© JUNGE FREIHEIT Verlag GmbH & Co. KG www.jungefreiheit.de 44/20 / 23. Oktober 2020

Die klare „rote Linie“ überschreiten
Niederlande: Die Regierung will die Euthanasieregelung für Kinder von ein bis zwölf Jahren gestatten / Nur die traditionellen christlichen Parteien wehren sich
Mina Buts

In einem Brandbrief wandte sich der niederländische Gesundheitsminister Hugo de Jonge von den Christdemokraten an das Parlament: Eine Euthanasieregelung für Kinder von eins bis zwölf Jahren soll endlich auf den Weg gebracht werden. 

Schon im vergangenen Jahr hatte er eine Gesetzesänderung angemahnt; eine erste Beratung hätte im Januar stattfinden sollen und wurde wegen „Corona“ erst einmal aufgeschoben. Nun will die Regierungskoalition, bevor im März kommenden Jahres die Parlamentswahlen stattfinden, noch rasch diese Gesetzeslücke schließen.

In den Niederlanden gibt es seit 2002 die Möglichkeit, aktive Sterbehilfe zu verlangen. Die Entscheidung darüber wird nach Alter abgestuft gefällt: Bei Kindern bis zu einem Jahr entscheidet der Arzt in Abstimmung mit den Eltern, bei Kindern von zwölf bis sechzehn entscheiden die Eltern, in der Altersstufe der 16- bis 17jährigen muß der Elternwunsch zumindest mit berücksichtigt werden.
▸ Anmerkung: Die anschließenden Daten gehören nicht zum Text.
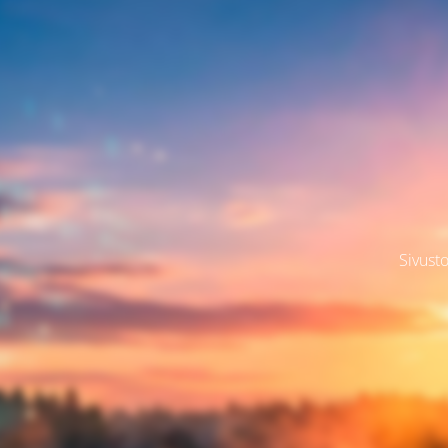
Sivusto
Ab der Volljährigkeit obliegt die Entscheidung dem Sterbewilligen. In jedem Fall gilt aber, daß die Krankheit unheilbar und der Schmerz unstillbar sein müssen. Ausgenommen von all diesen Regelungen war bislang die Ein- bis Zwölfjährigen.

Diese Lücke soll nun geschlossen werden. 84 Prozent der niederländischen Kinderärzte befürworten die Möglichkeit der Euthanasie auch für diese Altersgruppe. In einer anonymen Untersuchung unter Kinderärzten zeigte sich, daß es in den vergangenen fünf Jahren 359 todgeweihte Kinder gab, die für eine Tötung auf Verlangen in Frage gekommen wären. 
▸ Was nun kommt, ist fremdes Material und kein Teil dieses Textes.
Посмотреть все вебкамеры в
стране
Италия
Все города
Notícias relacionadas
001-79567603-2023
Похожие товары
In 46 Fällen, so die Auskunft der befragten Ärzte, hätten die Kinder „zu lange gelitten“. Etwa fünf bis zehn Kindern dieser Altersgruppe könnte durch die Regelung zukünftig eine zu lange Leidenszeit vor dem Tod erspart werden.

Eduard Verhagen, Professor an der Uniklinik in Groningen, beschreibt das Unbehagen über die jetzige Lage. Bislang gäbe es nur drei Möglichkeiten für die Behandlung dieser Kinder: hohe Dosen von Schmerzmitteln, die Beendigung der Behandlung oder das „Versterben“, eine besonders grausame Methode, bei der die Nahrungs- und Flüssigkeitszufuhr eingestellt wird. 

Vor allem letztere Methode sei oft mit unerträglichen Qualen verbunden. Auch betroffene Eltern beschweren sich über das unwürdige Lebensende ihrer Kinder, auf das sie bislang keinen Einfluß nehmen dürfen. Diese würden unruhig, schnappten nach Luft, bekämen heftige Epilepsieanfälle, und oft dauere das Sterben Wochen.

Die Meinung der niederländischen Bevölkerung für eine Regelung ist sehr eindeutig: In einer Umfrage aus dem vergangenen Jahr sprachen sich 87 Prozent für mögliche Euthanasie in dieser Altersgruppe aus, nur neun Prozent votierten dagegen. 

Auch die parlamentarische Zustimmung zu einem entsprechenden Gesetzentwurf dürfte sicher sein, zumal die an der Regierung nicht beteiligten Grünen, die Sozialisten der PvdA und SP sowie die Älterenpartei 50Plus ihre Unterstützung bereits signalisierten. Die beiden Rechtsparteien PVV und Forum für Demokratie (FvD) äußern sich hingegen bislang zurückhaltend. Scharfe Kritik kommt von den beiden traditionellen christlichen Parteien, der SGP und der „ChristenUnie“. Letztere betonte, daß es bei der Abwägung eine ganz klare „rote Linie“ gäbe. Eine Euthanasie für Kinder unter zwölf auf ärztliches Betreiben sei nicht verhandelbar.